Should it opt to proceed in that fashion, the district court will be guided by our familiar four-part test for assessing whether to dismiss a case with prejudice under Rule 41(b): "(1) whether the party's failure is due to willfulness, bad faith, or fault; (2) whether the adversary was prejudiced by the dismissed party's conduct; (3) whether the dismissed party was warned that failure to cooperate could lead to dismissal; and (4) whether less drastic sanctions were imposed or considered . . . ." T.W. Wang, Inc., 420 F.3d at 643 (quoting Knoll v. Am. Tel. & Tel. Co., 176 F.3d 359, 363 (6th Cir. 1999)). The second factor, prejudice to Hirshberg, bears discussion, as it was discussed by the district court, albeit in the Rule 6(b) context. Assessing prejudice for purposes of Rule 41(b) requires the district court to look to the "waste[d] time, money, and effort in pursuit of cooperation which [the non-dilatory party] was legally obligated to provide." Id. at 644 (quoting Harmon v. CSX Transp., Inc., 110 F.3d 364, 368 (6th Cir. 1997)). Before the district court, Hirshberg asserted that it would be "greatly prejudiced" if Rodriguez's tardy motion to reopen was granted because it had "closed its file on the case." Hirshberg, however, did not include any evidence demonstrating the resources wasted in opposing Rodriguez's June motion. And in siding with Hirshberg, the district court seemingly accepted Hirshberg's assertions, without pointing to any other evidence of prejudice. On remand, the district court should weigh the "waste[d] time, money, and effort" to Hirshberg to the extent it considers whether to dismiss the action in accordance with Rule 41(b).
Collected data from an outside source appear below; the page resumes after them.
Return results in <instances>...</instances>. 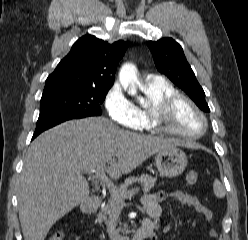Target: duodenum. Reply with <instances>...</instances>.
I'll return each instance as SVG.
<instances>
[{"label":"duodenum","mask_w":248,"mask_h":240,"mask_svg":"<svg viewBox=\"0 0 248 240\" xmlns=\"http://www.w3.org/2000/svg\"><path fill=\"white\" fill-rule=\"evenodd\" d=\"M101 203L100 197L95 194L93 197L86 199L82 205V212L85 214H92L96 212ZM151 233V224L148 221H144L139 230L130 238L124 240H149Z\"/></svg>","instance_id":"410a0bca"}]
</instances>
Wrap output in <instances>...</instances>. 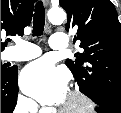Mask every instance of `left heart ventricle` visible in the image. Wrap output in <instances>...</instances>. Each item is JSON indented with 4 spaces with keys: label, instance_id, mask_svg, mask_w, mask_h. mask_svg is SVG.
Wrapping results in <instances>:
<instances>
[{
    "label": "left heart ventricle",
    "instance_id": "left-heart-ventricle-1",
    "mask_svg": "<svg viewBox=\"0 0 121 113\" xmlns=\"http://www.w3.org/2000/svg\"><path fill=\"white\" fill-rule=\"evenodd\" d=\"M73 102H72V100L69 98V96L67 95V97L65 98V101L63 102V104H64V106L65 105H70V104H72Z\"/></svg>",
    "mask_w": 121,
    "mask_h": 113
}]
</instances>
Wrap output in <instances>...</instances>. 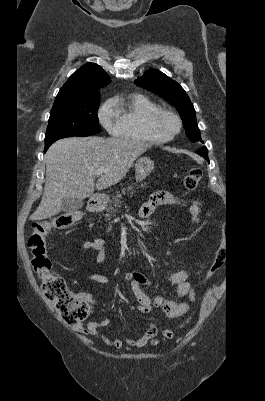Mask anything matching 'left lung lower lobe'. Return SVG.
Segmentation results:
<instances>
[{
  "label": "left lung lower lobe",
  "mask_w": 265,
  "mask_h": 401,
  "mask_svg": "<svg viewBox=\"0 0 265 401\" xmlns=\"http://www.w3.org/2000/svg\"><path fill=\"white\" fill-rule=\"evenodd\" d=\"M199 155L204 157L208 161V150L206 147L202 148L200 151L197 152Z\"/></svg>",
  "instance_id": "left-lung-lower-lobe-1"
}]
</instances>
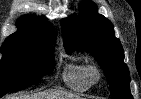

Cowley, 2022 WL 2160671, at *2 (quoting Harmon, 110 F.3d at 368).
IV.
That leaves the second case, where the district court held that Rodriguez's complaint was barred by res judicata. In reaching that conclusion, the district court pointed to the "final disposition" of the first case, where Rodriguez's motion to reopen was denied and the case effectively dismissed. But we have now vacated the order terminating the first case. As a result, any preclusive effect of the first decision has "evaporate[d]." See Rayfield v. Am. Reliable Ins. Co., 641 F. App'x 533, 538 (6th Cir. 2016) (quoting Erebia v. Chrysler Plastic Prods. Corp., 891 F.2d 1212, 1215 (6th Cir. 1989)); Kosinski v. Comm'r, 541 F.3d 671, 676-77 (6th Cir. 2008) (quoting Erebia, 891 F.2d at 1215) ("[A] judgment that has been vacated, reversed, or set aside on appeal is thereby deprived of all conclusive effect, both as res judicata and as collateral estoppel."). It follows that we must also vacate the subsequent finding of res judicata in the second case. In effect, that leaves Rodriguez seemingly with the same case pending before two different district court judges in the Western District of Michigan. We leave it to those able jurists to sort out how the cases should proceed on remand.
* * * * *
We reverse the order denying the motion to reopen, vacate the res judicata order, and remand for proceedings in accordance with this opinion.